TASK ITEM: Among the records, find the lines that hold the string "thấy" and return them.
___ EXERCISE INPUTS
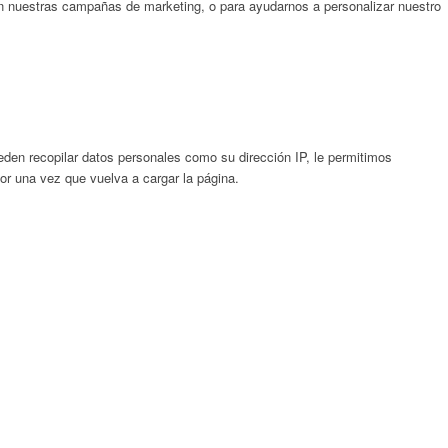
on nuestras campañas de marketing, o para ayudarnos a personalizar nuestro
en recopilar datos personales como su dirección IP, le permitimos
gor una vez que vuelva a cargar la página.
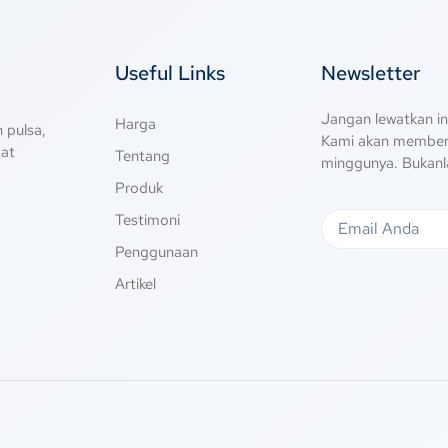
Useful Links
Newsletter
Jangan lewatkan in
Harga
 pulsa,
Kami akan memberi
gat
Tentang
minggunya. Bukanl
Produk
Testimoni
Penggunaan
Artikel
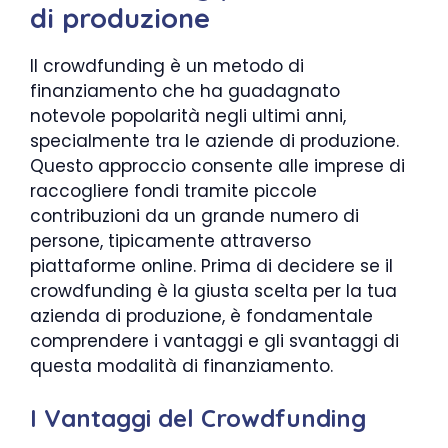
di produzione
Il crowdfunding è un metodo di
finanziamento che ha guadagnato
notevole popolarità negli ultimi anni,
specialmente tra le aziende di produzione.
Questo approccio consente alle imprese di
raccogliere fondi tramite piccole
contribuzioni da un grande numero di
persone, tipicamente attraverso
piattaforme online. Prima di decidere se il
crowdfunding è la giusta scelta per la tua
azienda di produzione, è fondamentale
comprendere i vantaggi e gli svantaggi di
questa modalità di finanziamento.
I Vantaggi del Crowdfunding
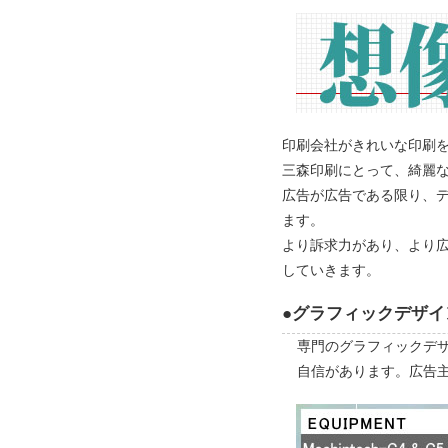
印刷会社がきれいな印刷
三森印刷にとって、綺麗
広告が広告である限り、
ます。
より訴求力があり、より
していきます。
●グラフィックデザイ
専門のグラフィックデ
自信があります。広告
______
___ EXERCISE INPUTS
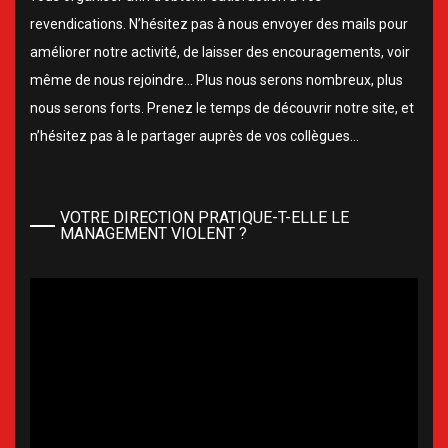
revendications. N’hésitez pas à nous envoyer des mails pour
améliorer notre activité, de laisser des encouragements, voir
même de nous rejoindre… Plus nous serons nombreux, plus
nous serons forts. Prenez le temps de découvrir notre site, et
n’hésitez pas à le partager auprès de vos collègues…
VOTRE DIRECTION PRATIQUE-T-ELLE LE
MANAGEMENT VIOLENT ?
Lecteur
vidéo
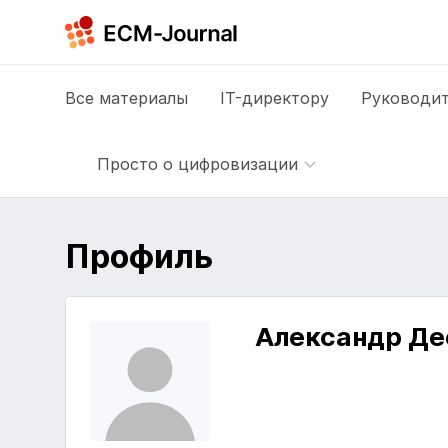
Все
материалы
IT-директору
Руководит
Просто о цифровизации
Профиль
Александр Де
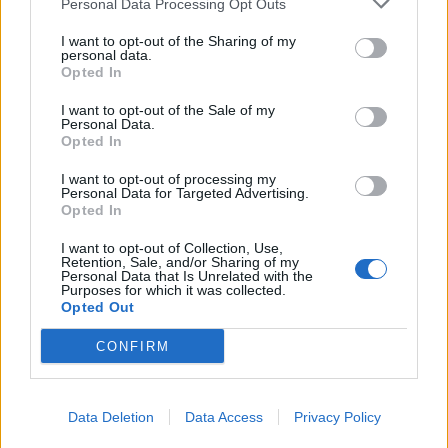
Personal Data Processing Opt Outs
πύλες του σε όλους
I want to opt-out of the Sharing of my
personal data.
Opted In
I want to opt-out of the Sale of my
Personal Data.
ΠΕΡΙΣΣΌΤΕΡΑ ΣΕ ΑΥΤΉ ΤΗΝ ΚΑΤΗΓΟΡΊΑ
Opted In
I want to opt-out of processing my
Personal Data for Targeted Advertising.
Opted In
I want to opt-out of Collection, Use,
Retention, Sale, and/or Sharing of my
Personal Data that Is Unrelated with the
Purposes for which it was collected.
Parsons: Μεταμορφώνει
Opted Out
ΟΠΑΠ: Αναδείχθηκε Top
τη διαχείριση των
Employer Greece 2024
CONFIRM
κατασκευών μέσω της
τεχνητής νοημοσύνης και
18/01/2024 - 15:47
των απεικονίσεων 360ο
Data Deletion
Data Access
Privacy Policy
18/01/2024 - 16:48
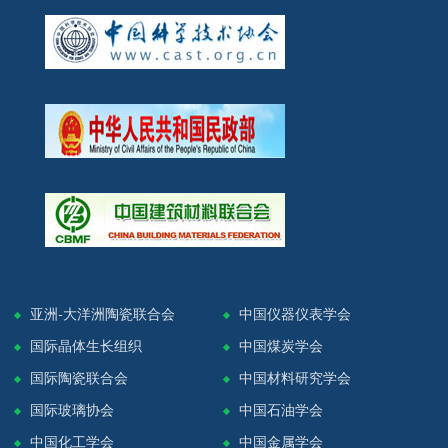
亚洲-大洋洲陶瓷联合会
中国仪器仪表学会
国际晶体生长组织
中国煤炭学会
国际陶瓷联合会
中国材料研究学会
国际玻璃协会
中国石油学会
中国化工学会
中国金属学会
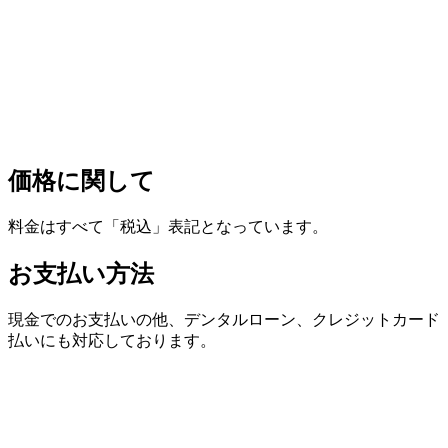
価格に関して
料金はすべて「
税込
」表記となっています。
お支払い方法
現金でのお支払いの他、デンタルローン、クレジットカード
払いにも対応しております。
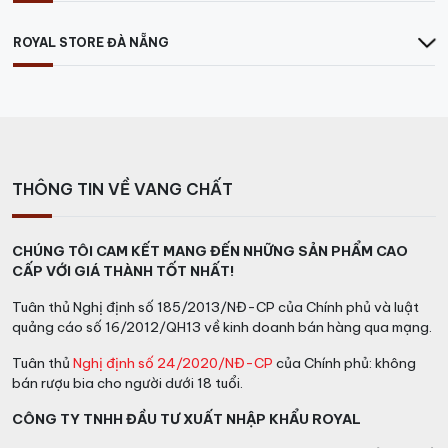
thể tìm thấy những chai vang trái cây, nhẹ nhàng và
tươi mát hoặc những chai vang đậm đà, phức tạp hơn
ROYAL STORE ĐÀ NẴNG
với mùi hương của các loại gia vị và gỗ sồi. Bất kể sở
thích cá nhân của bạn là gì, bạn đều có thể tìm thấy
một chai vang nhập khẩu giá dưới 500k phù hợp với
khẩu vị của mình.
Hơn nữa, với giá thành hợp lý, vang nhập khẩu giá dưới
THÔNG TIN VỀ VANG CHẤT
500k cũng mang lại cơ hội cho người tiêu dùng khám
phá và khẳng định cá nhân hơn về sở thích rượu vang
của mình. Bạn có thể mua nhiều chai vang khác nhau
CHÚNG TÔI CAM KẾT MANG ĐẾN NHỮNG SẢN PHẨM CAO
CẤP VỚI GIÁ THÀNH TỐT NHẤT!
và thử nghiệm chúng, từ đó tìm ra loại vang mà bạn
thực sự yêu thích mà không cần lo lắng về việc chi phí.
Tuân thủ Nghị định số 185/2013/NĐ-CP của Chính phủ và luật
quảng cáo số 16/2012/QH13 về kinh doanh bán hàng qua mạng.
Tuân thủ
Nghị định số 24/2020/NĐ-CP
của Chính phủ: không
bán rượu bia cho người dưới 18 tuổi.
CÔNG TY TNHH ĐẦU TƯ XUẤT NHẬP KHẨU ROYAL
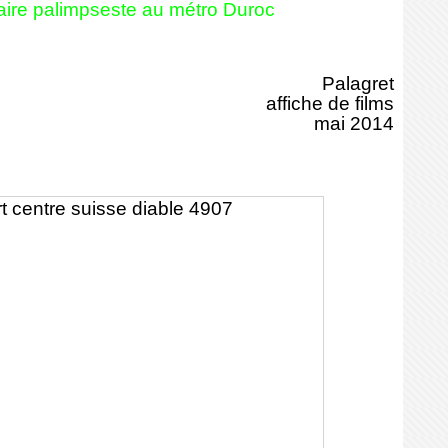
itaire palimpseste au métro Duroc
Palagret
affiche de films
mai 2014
______
___ EXERCISE INPUTS
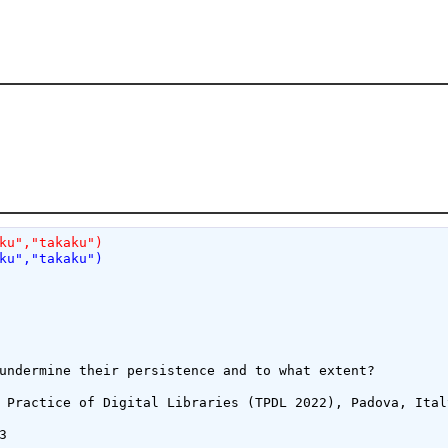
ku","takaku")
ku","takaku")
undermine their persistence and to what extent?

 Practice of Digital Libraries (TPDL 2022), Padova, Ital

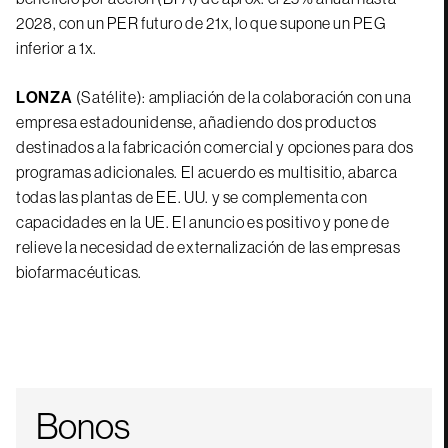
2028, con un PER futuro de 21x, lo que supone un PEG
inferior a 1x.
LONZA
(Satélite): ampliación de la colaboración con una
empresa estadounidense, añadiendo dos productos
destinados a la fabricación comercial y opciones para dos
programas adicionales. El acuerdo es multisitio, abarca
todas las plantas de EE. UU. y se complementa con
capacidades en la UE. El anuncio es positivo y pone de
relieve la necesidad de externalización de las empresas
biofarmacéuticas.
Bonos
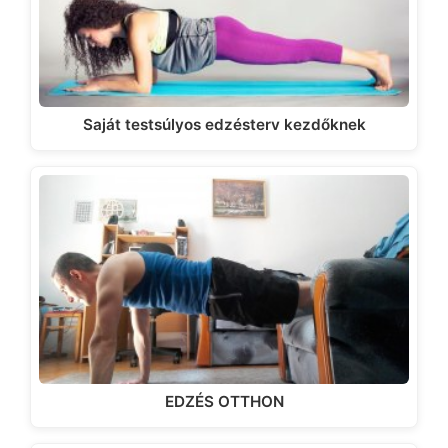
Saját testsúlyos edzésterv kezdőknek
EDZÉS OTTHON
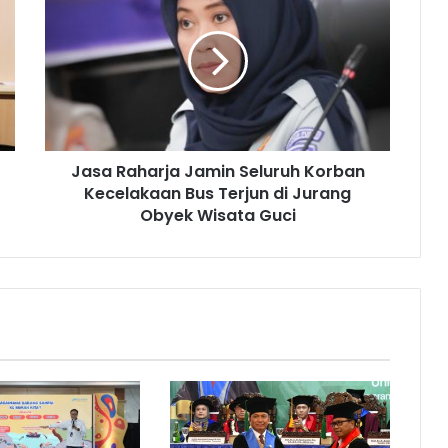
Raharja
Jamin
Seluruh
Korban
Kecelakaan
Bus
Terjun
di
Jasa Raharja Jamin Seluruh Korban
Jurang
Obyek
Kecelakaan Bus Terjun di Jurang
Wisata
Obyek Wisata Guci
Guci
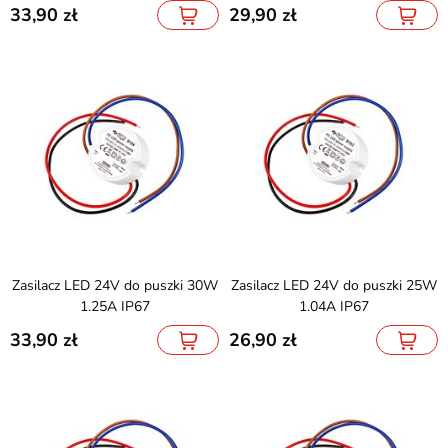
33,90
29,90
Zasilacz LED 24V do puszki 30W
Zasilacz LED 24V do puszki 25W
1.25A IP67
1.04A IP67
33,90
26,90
______
EXERCISE OUTPUT:
thể tìm thấy những chai vang trái cây, nhẹ nhàng và
thích cá nhân của bạn là gì, bạn đều có thể tìm thấy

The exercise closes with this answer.